- What the task asks -
Only a number is wanted: how many lines in these records contain the word "bent"?

- Materials provided -
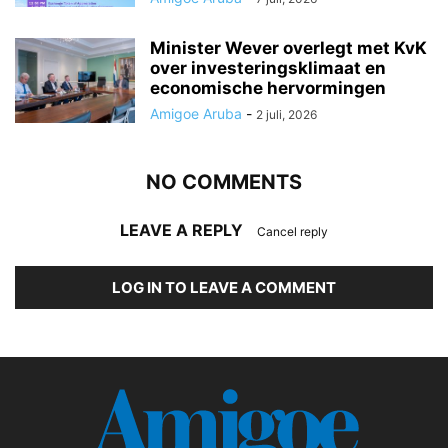
Minister Wever overlegt met KvK
over investeringsklimaat en
economische hervormingen
Amigoe Aruba
-
2 juli, 2026
NO COMMENTS
LEAVE A REPLY
Cancel reply
LOG IN TO LEAVE A COMMENT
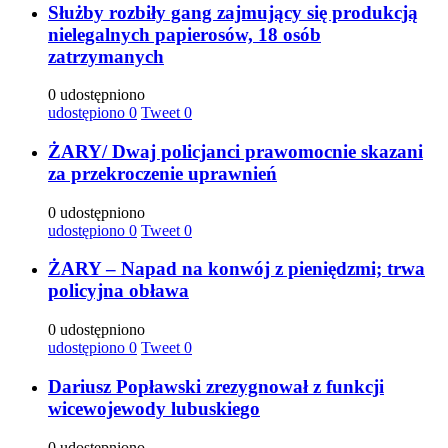
Służby rozbiły gang zajmujący się produkcją
nielegalnych papierosów, 18 osób
zatrzymanych
0 udostępniono
udostępiono
0
Tweet
0
ŻARY/ Dwaj policjanci prawomocnie skazani
za przekroczenie uprawnień
0 udostępniono
udostępiono
0
Tweet
0
ŻARY – Napad na konwój z pieniędzmi; trwa
policyjna obława
0 udostępniono
udostępiono
0
Tweet
0
Dariusz Popławski zrezygnował z funkcji
wicewojewody lubuskiego
0 udostępniono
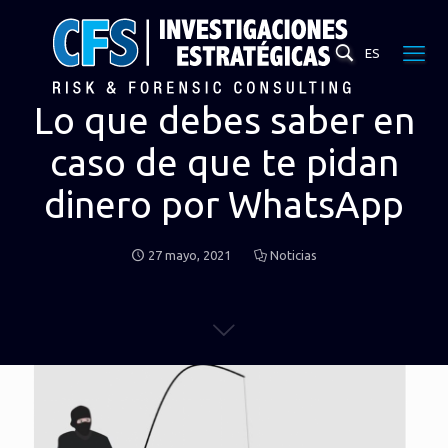
ES
Lo que debes saber en
caso de que te pidan
dinero por WhatsApp
27 mayo, 2021
Noticias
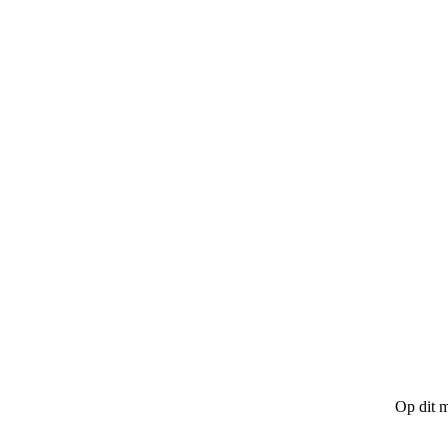
Op dit m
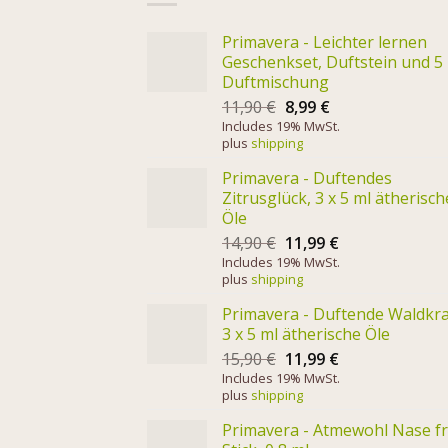
Primavera - Leichter lernen
Geschenkset, Duftstein und 5
Duftmischung
11,90
€
8,99
€
Includes 19% MwSt.
plus
shipping
Primavera - Duftendes
Zitrusglück, 3 x 5 ml ätherisch
Öle
14,90
€
11,99
€
Includes 19% MwSt.
plus
shipping
Primavera - Duftende Waldkra
3 x 5 ml ätherische Öle
15,90
€
11,99
€
Includes 19% MwSt.
plus
shipping
Primavera - Atmewohl Nase fr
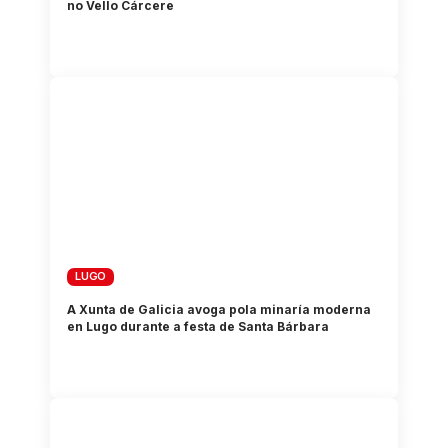
no Vello Cárcere
LUGO
A Xunta de Galicia avoga pola minaría moderna
en Lugo durante a festa de Santa Bárbara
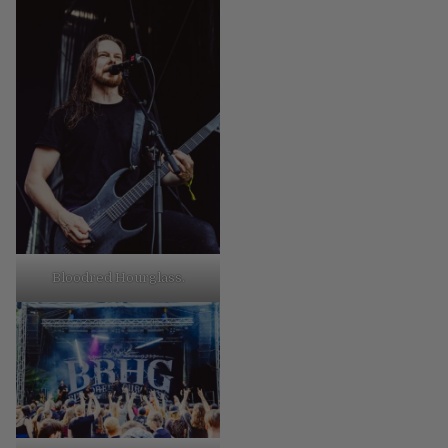
Bloodred Hourglass.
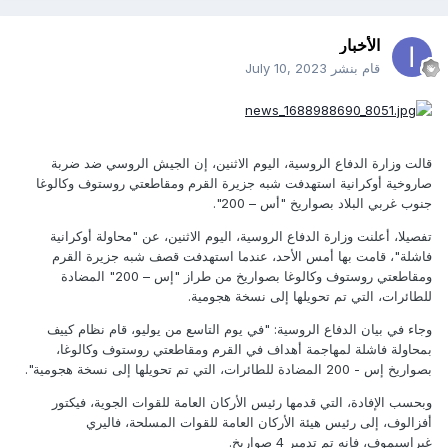
الأخبار
قام بنشر
July 10, 2023
قالت وزارة الدفاع الروسية، اليوم الاثنين، إن الجيش الروسي ضد ضربة
صاروخية أوكرانية استهدفت شبه جزيرة القرم ومقاطعتي روستوف وكالوغا
جنوب غربي البلاد بصواريخ "أس – 200".
تفصيلا، أعلنت وزارة الدفاع الروسية، اليوم الاثنين، عن "محاولة أوكرانية
فاشلة"، قامت بها أمس الأحد، عندما استهدفت قصف شبه جزيرة القرم
ومقاطعتي روستوف وكالوغا بصواريخ من طراز "إس – 200" المضادة
للطائرات، التي تم تحويلها إلى نسخة هجومية.
وجاء في بيان الدفاع الروسية: "في يوم التاسع من يوليو، قام نظام كييف
بمحاولة فاشلة لمهاجمة أهداف في القرم ومقاطعتي روستوف وكالوغا،
بصواريخ إس - 200 المضادة للطائرات، التي تم تحويلها إلى نسخة هجومية".
وبحسب الإفادة، التي قدمها رئيس الأركان العامة للقوات الجوية، فيكتور
أفزالوف، إلى رئيس هيئة الأركان العامة للقوات المسلحة، فاليري
غيراسيموف، فإنه تم تدمير 4 صواريخ.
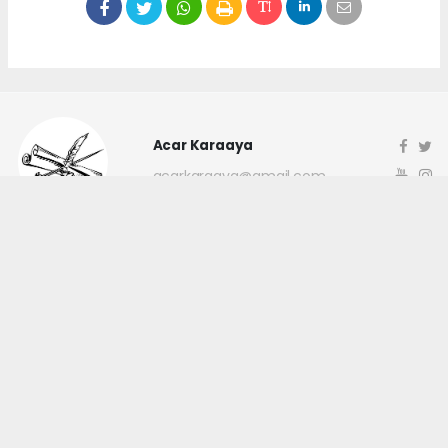
Acar Karaaya
acarkaraaya@gmail.com
Okuyucu Yorumları
(0)
Gönder
Yorum yazarak Topluluk Kuralları’nı kabul etmiş bulunuyor ve
canakkaleninsesi.com sitesine yaptığınız yorumunuzla ilgili doğrudan veya
dolaylı tüm sorumluluğu tek başınıza üstleniyorsunuz. Yazılan tüm
yorumlardan site yönetimi hiçbir şekilde sorumlu tutulamaz.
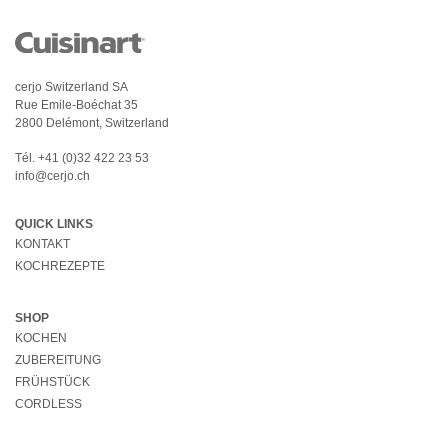
cerjo Switzerland SA
Rue Emile-Boéchat 35
2800 Delémont, Switzerland
Tél.
+41 (0)32 422 23 53
info@cerjo.ch
QUICK LINKS
KONTAKT
KOCHREZEPTE
SHOP
KOCHEN
ZUBEREITUNG
FRÜHSTÜCK
CORDLESS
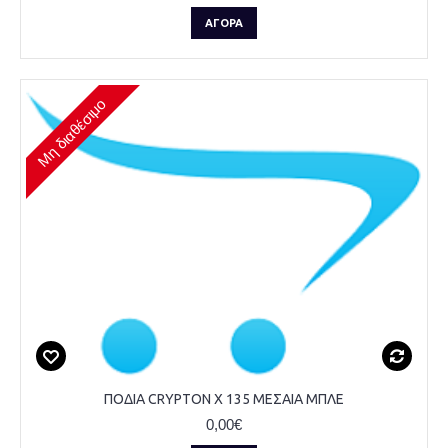
ΑΓΟΡΆ
Μη διαθέσιμο
ΠΟΔΙΑ CRYPTON X 135 ΜΕΣΑΙΑ ΜΠΛΕ
0,00€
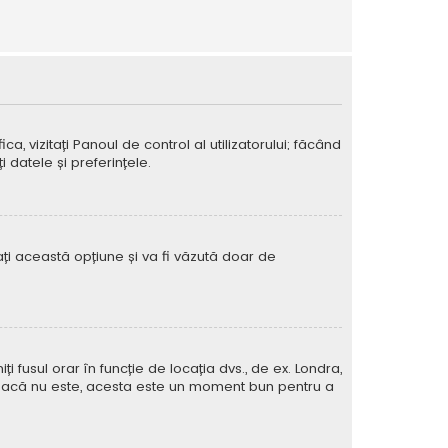
ca, vizitați Panoul de control al utilizatorului; făcând
 datele și preferințele.
vați această opțiune și va fi văzută doar de
iți fusul orar în funcție de locația dvs., de ex. Londra,
rat. Dacă nu este, acesta este un moment bun pentru a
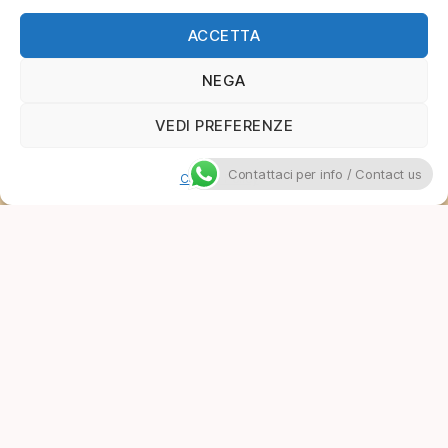
ACCETTA
NEGA
VEDI PREFERENZE
Contattaci per info / Contact us
Cookie Policy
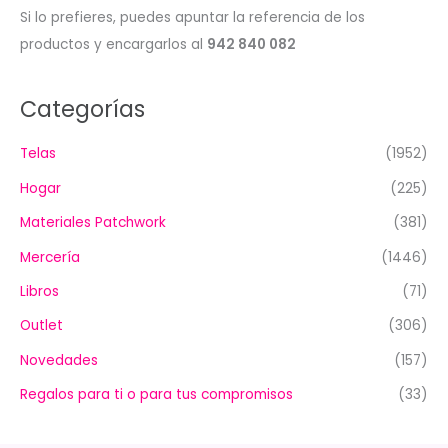
Si lo prefieres, puedes apuntar la referencia de los
productos y encargarlos al
942 840 082
Categorías
Telas
(1952)
Hogar
(225)
Materiales Patchwork
(381)
Mercería
(1446)
Libros
(71)
Outlet
(306)
Novedades
(157)
Regalos para ti o para tus compromisos
(33)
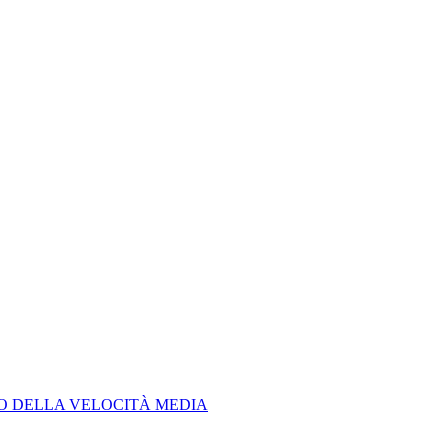
LO DELLA VELOCITÀ MEDIA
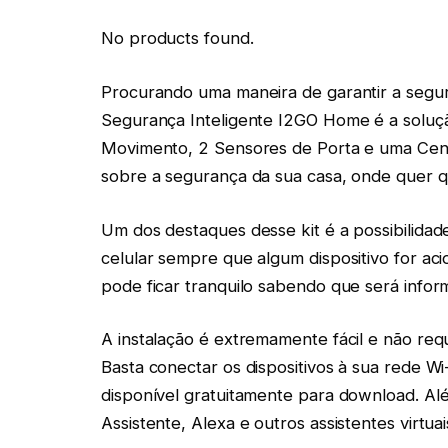
No products found.
Procurando uma maneira de garantir a segura
Segurança Inteligente I2GO Home é a soluç
Movimento, 2 Sensores de Porta e uma Centr
sobre a segurança da sua casa, onde quer q
Um dos destaques desse kit é a possibilidad
celular sempre que algum dispositivo for a
pode ficar tranquilo sabendo que será info
A instalação é extremamente fácil e não req
Basta conectar os dispositivos à sua rede Wi
disponível gratuitamente para download. Alé
Assistente, Alexa e outros assistentes virtu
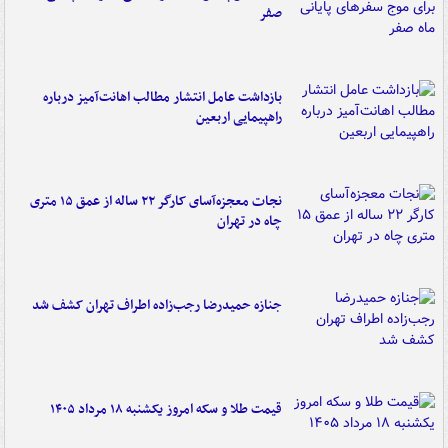
صفر
بازداشت عامل انتشار مطالب اهانت‌آمیز درباره
راهپیمایی اربعین
نجات معجزه‌آسای کارگر ۲۲ ساله از عمق ۱۵ متری
چاه در تهران
جنازه حمیدرضا رجب‌زاده اطراف تهران کشف شد
قیمت طلا و سکه امروز یکشنبه ۱۸ مرداد ۱۴۰۵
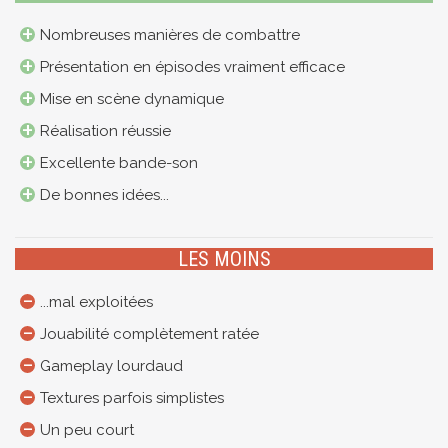
Nombreuses manières de combattre
Présentation en épisodes vraiment efficace
Mise en scène dynamique
Réalisation réussie
Excellente bande-son
De bonnes idées...
LES MOINS
...mal exploitées
Jouabilité complètement ratée
Gameplay lourdaud
Textures parfois simplistes
Un peu court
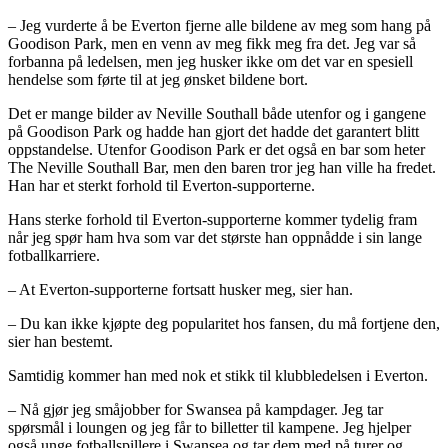
– Jeg vurderte å be Everton fjerne alle bildene av meg som hang på
Goodison Park, men en venn av meg fikk meg fra det. Jeg var så
forbanna på ledelsen, men jeg husker ikke om det var en spesiell
hendelse som førte til at jeg ønsket bildene bort.
Det er mange bilder av Neville Southall både utenfor og i gangene
på Goodison Park og hadde han gjort det hadde det garantert blitt
oppstandelse. Utenfor Goodison Park er det også en bar som heter
The Neville Southall Bar, men den baren tror jeg han ville ha fredet.
Han har et sterkt forhold til Everton-supporterne.
Hans sterke forhold til Everton-supporterne kommer tydelig fram
når jeg spør ham hva som var det største han oppnådde i sin lange
fotballkarriere.
– At Everton-supporterne fortsatt husker meg, sier han.
– Du kan ikke kjøpte deg popularitet hos fansen, du må fortjene den,
sier han bestemt.
Samtidig kommer han med nok et stikk til klubbledelsen i Everton.
– Nå gjør jeg småjobber for Swansea på kampdager. Jeg tar
spørsmål i loungen og jeg får to billetter til kampene. Jeg hjelper
også unge fotballspillere i Swansea og tar dem med på turer og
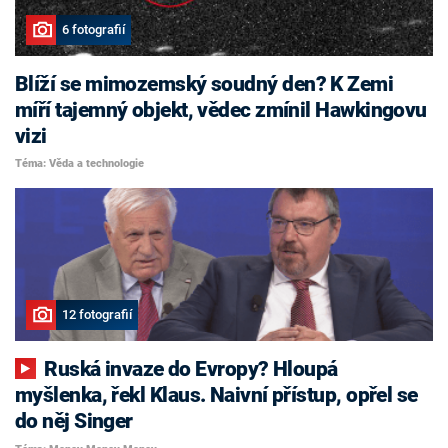
6 fotografií
Blíží se mimozemský soudný den? K Zemi
míří tajemný objekt, vědec zmínil Hawkingovu
vizi
Téma: Věda a technologie
12 fotografií
Ruská invaze do Evropy? Hloupá
myšlenka, řekl Klaus. Naivní přístup, opřel se
do něj Singer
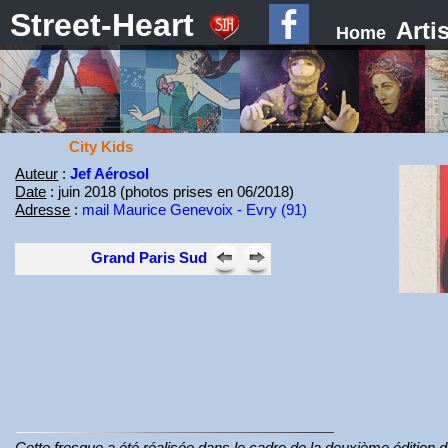
Street-Heart
Arti
Home
City Kids
Auteur
:
Jef Aérosol
Date
: juin 2018 (photos prises en 06/2018)
Adresse
:
mail Maurice Genevoix - Evry (91)
Grand Paris Sud
Cette fresque a été réalisée dans le cadre de la deuxième édition du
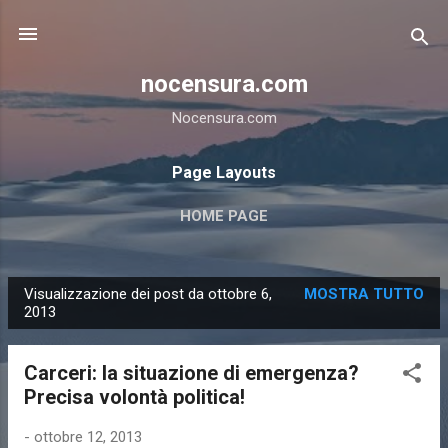
Passa ai contenuti principali
nocensura.com
Nocensura.com
Page Layouts
HOME PAGE
Visualizzazione dei post da ottobre 6,
MOSTRA TUTTO
P
2013
o
s
Carceri: la situazione di emergenza?
t
Precisa volontà politica!
-
ottobre 12, 2013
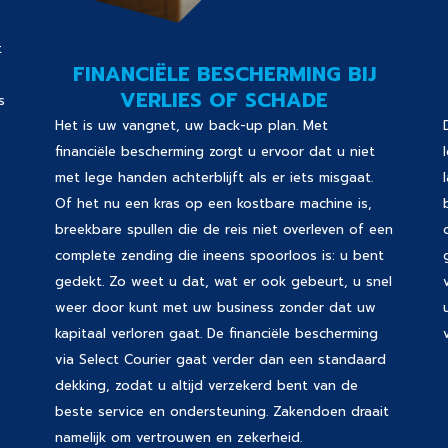
t
FINANCIËLE BESCHERMING BIJ
VERLIES OF SCHADE
s
Het is uw vangnet, uw back-up plan. Met
financiële bescherming zorgt u ervoor dat u niet
met lege handen achterblijft als er iets misgaat.
Of het nu een kras op een kostbare machine is,
breekbare spullen die de reis niet overleven of een
complete zending die ineens spoorloos is: u bent
gedekt. Zo weet u dat, wat er ook gebeurt, u snel
weer door kunt met uw business zonder dat uw
kapitaal verloren gaat. De financiële bescherming
via Select Courier gaat verder dan een standaard
dekking, zodat u altijd verzekerd bent van de
beste service en ondersteuning. Zakendoen draait
namelijk om vertrouwen en zekerheid.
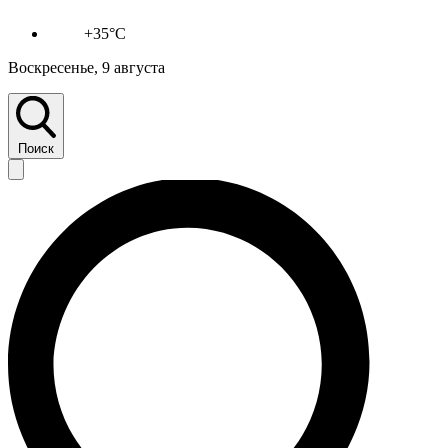
+35°C
Воскресенье, 9 августа
Поиск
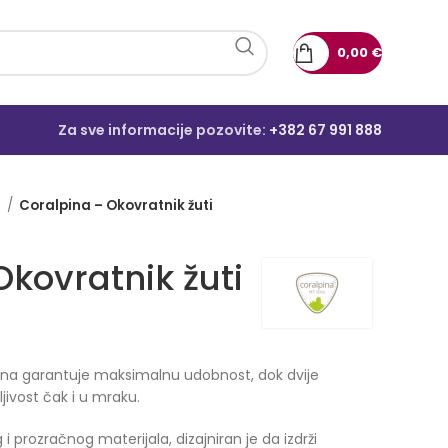
0,00
€
Za sve informacije pozovite:
+382 67 991 888
e
Coralpina – Okovratnik žuti
Okovratnik žuti
a garantuje maksimalnu udobnost, dok dvije
ljivost čak i u mraku.
 i prozračnog materijala, dizajniran je da izdrži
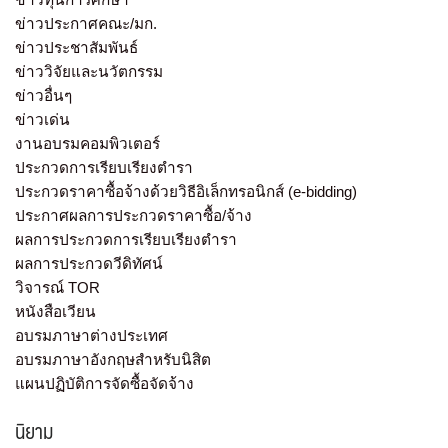
ข่าวประกาศคณะ/มก.
ข่าวประชาสัมพันธ์
ข่าววิจัยและนวัตกรรม
ข่าวอื่นๆ
ข่าวเด่น
งานอบรมคอมพิวเตอร์
ประกวดการเรียบเรียงตำรา
ประกวดราคาซื้อจ้างด้วยวิธีอิเล็กทรอนิกส์ (e-bidding)
ประกาศผลการประกวดราคาซื้อ/จ้าง
ผลการประกวดการเรียบเรียงตำรา
ผลการประกวดวีดิทัศน์
วิจารณ์ TOR
หนังสือเวียน
อบรมภาษาต่างประเทศ
อบรมภาษาอังกฤษสำหรับนิสิต
แผนปฏิบัติการจัดซื้อจัดจ้าง
นิยาม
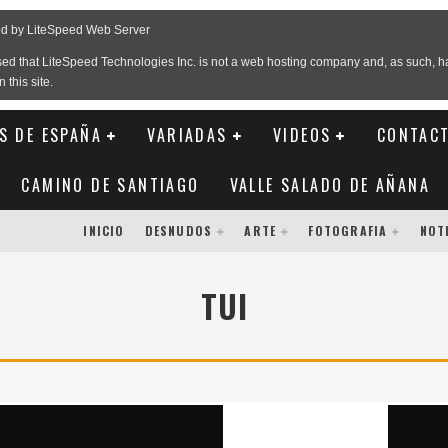
S DE ESPAÑA
VARIADAS
VIDEOS
CONTAC
CAMINO DE SANTIAGO
VALLE SALADO DE AÑANA
INICIO
DESNUDOS
ARTE
FOTOGRAFIA
NOT
TUI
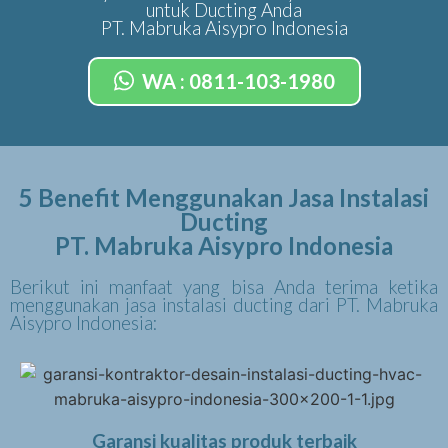
untuk Ducting Anda
PT. Mabruka Aisypro Indonesia
WA : 0811-103-1980
5 Benefit Menggunakan Jasa Instalasi
Ducting
PT. Mabruka Aisypro Indonesia
Berikut ini manfaat yang bisa Anda terima ketika
menggunakan jasa instalasi ducting dari PT. Mabruka
Aisypro Indonesia:
Garansi kualitas produk terbaik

- Exercise result -
2